One strategy for data reduction is to use genetic association data to identify genetic risk variants that are then coupled with epidemiologic/environmental data. This strategy depends on the assumption that the genes influencing risk through interactions with environmental factors will also show significant independent/marginal association with disease. Thus, a 2-step approach can be taken in which stage 1 is a genome-wide scan of single nucleotide polymorphism (SNP) associations to identify a smaller set of SNPs passing a P value threshold to carry forward. In stage 2, the prioritized variant list is tested for SNP-environment interaction with the available environmental factors (8). This makes an important assumption about the relevance of the marginal SNP effect, but this strategy can be quite powerful when that assumption is met.

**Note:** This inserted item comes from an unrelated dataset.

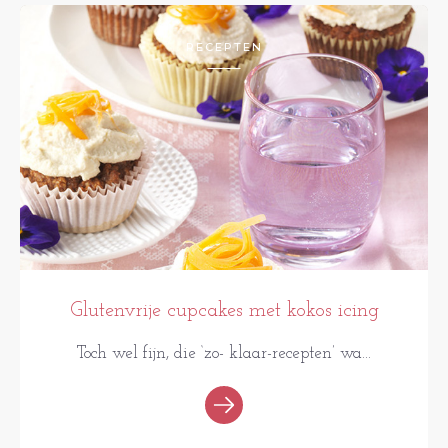
RECEPTEN
Glutenvrije cupcakes met kokos icing
Toch wel fijn, die ‘zo- klaar-recepten’ wa...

Note that for quantitative outcomes, other criteria have been proposed to filter SNPs at step 1, including, for example, a test of heterogeneity of variance by genotypic classes (9).

Another approach to improving the power of interaction studies is to test for association with underlying quantitative traits for diseases that have a clear genetic component, referred to as endophenotypes. In some situations, such endophenotypes may be better measured and representative of the mechanistic pathway toward disease risk. For example, lipid profiles or glucose tolerance tests may be more appropriate for certain genetic association tests because they are closer to gene action than the disease outcome of heart disease or diabetes (10). Much like using marginal SNP association tests for selecting SNPs, by using endophenotypes that are closer to the molecular function of the gene, we will have more power to filter for potentially functional SNPs in subsequent gene-environment interaction (G×E) analyses. As we will discuss below, molecular endophenotypes such as gene expression may have sufficient power to filter environmental factors as well.

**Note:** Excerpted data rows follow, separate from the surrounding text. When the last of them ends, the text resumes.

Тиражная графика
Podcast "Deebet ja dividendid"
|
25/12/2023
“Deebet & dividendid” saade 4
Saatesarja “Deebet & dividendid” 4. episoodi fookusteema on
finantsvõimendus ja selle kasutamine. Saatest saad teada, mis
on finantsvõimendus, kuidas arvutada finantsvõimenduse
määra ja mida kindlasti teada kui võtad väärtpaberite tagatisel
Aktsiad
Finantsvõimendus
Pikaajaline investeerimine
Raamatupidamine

Finally, some studies have begun using prior biological knowledge to reduce the genome down to a set of candidate genes for G×E analyses. Here, there are a number of strategies for gene selection, each based on a set of assumptions:

Evidence in the literature for variants in the gene region associated with the disease of interest

Evidence in the literature of the gene associated with environmental factors of interest

Genes related to the pathways where environmental factors may play a role

Variants that are positioned in functional regions of the genome

Use of public databases of G×E relationships and information about regulatory regions of the genome to filter the candidate genes and environmental factors

This is just a short list of options to reduce the genome to a smaller list of genes to test for G×Es. Such options are complemented by the use of model organism studies, which have several advantages for analyzing G×Es because environmental exposures can be carefully controlled and the genetic structure of the study can be leveraged to improve power (discussed further in McAllister et al. (11)). A variety of model organisms have been used for discovering G×Es (12) including yeast (13), Drosophila (14), and mouse (15, 16). Compared to human G×E studies, model organism studies allow the measurement of genetically similar individuals across multiple distinct environments. Considerable work has been done in this area, and it is outside the scope of this review. Thus, we focus our review on strategies that take advantage of molecular and cellular endophenotypes and multi-omics data.

USE OF -OMICS TO INFORM G×E DISCOVERY

Molecular and cellular endophenotypes provide a unique opportunity to identify genetic variants responsive to the environment at a more basic, mechanistic level. Unlike a GWAS, which may require tens of thousands of individuals to identify genetic variants associated with a phenotype, comparable studies of molecular and cellular endophenotypes using functional genomics have identified abundant associations with only dozens of individuals. This increased power to identify functional genetic loci has culminated in a wide diversity of quantitative trait studies for functional genomics data (or -omics), including epigenomes, methylomes, proteomes, and transcriptomes. Deciphering the role of these functional loci across human tissues has relied upon epigenome maps generated within large-scale projects where the data are publicly available, such as ENCODE (17) and the NIH Epigenomics Roadmap (18), in combination with expression quantitative trait locus (eQTL) studies from projects such as Multiple Tissue Human Expression Resource (MuTHER) (19) and Genotype-Tissue Expression (GTEx) (20).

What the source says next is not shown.